The 2002 agreement required that Toledo expand its treatment plant and build a large storage basin to capture stormwater combined with sewage during high flows for later treatment.
Toledo is under orders from the U.S. EPA to make improvements to the sanitary sewer system to eliminate sewer overflows. (Photo courtesy City of Toledo) |
The parties understood that although the improvements were important, they were only the first phase of the work needed to bring Toledo into compliance with the Clean Water Act.
The 2002 agreement also required Toledo to conduct a detailed study of the combined portions of its sewer system and propose a plan of additional measures to eliminate or substantially reduce wet weather discharges from Toledo’s combined sewers.

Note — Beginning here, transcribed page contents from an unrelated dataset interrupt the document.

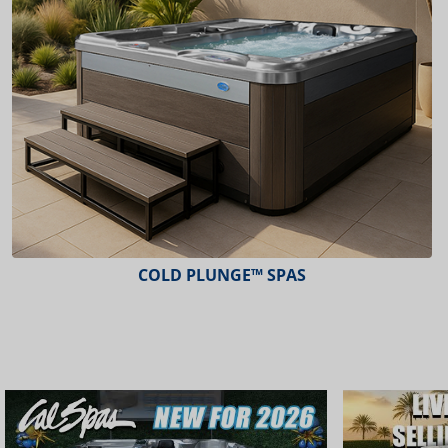
COLD PLUNGE™ SPAS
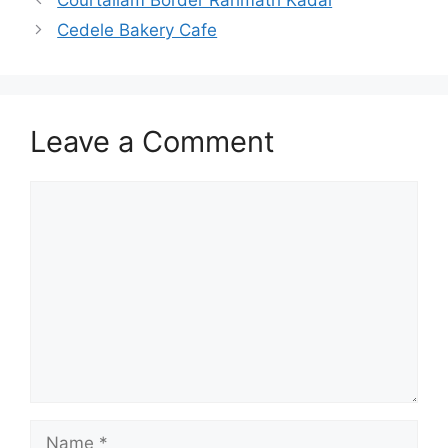
Cedele Bakery Cafe
Leave a Comment
Comment
Name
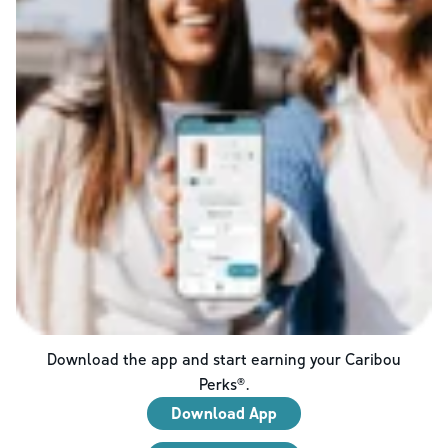
Download the app and start earning your Caribou
Perks®.
Download App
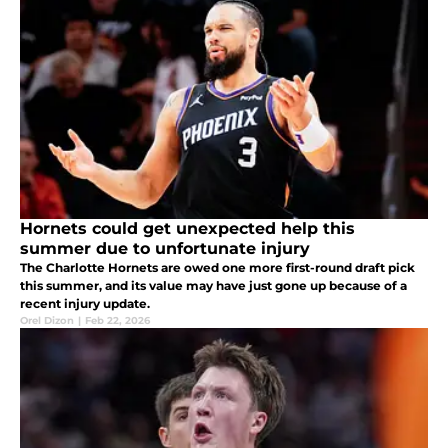
Hornets could get unexpected help this
summer due to unfortunate injury
The Charlotte Hornets are owed one more first-round draft pick
this summer, and its value may have just gone up because of a
recent injury update.
Orel Dizon
|
Feb 22, 2026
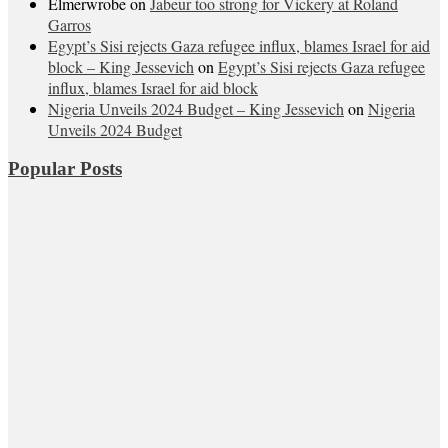
Elmerwrobe
on
Jabeur too strong for Vickery at Roland
Garros
Egypt’s Sisi rejects Gaza refugee influx, blames Israel for aid
block – King Jessevich
on
Egypt’s Sisi rejects Gaza refugee
influx, blames Israel for aid block
Nigeria Unveils 2024 Budget – King Jessevich
on
Nigeria
Unveils 2024 Budget
Popular Posts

Thursday’s agreement requires the city to implement this plan, which both the U.S. EPA and the Ohio EPA have now approved.
Under the amended agreement filed in federal court, Toledo has agreed to expand its sewer system far beyond what it originally proposed to the U.S. EPA and Ohio EPA.
“The Environmental Protection Agency is committed to enforcing laws that protect the public from exposure to discharges of raw sewage,” said Susan Hedman, regional administrator for EPA Region 5.
“This agreement shows that when vigorous enforcement is combined with creative and determined negotiation, municipalities, the United States and states can find workable solutions to improving sewer systems that are inadequate for modern needs,” she said.
The amended agreement relieves Toledo from having to build additional equipment at its wastewater treatment plant that was required by the 2002 agreement.
Given Toledo’s improved plant capacity and operational procedures, the additional equipment would provide less treatment capacity and environmental benefit than what is expected to result from the enhanced combined sewer overflow control measures required by the new settlement.
“This settlement will serve the citizens of Toledo and will result in dramatic improvements to the conditions of the Maumee River, Ottawa River and Swan Creek meaning safer recreational use and a much healthier environment for aquatic life,” said Ignacia Moreno, assistant attorney general for the Environment and Natural Resources Division of the U.S. Department of Justice.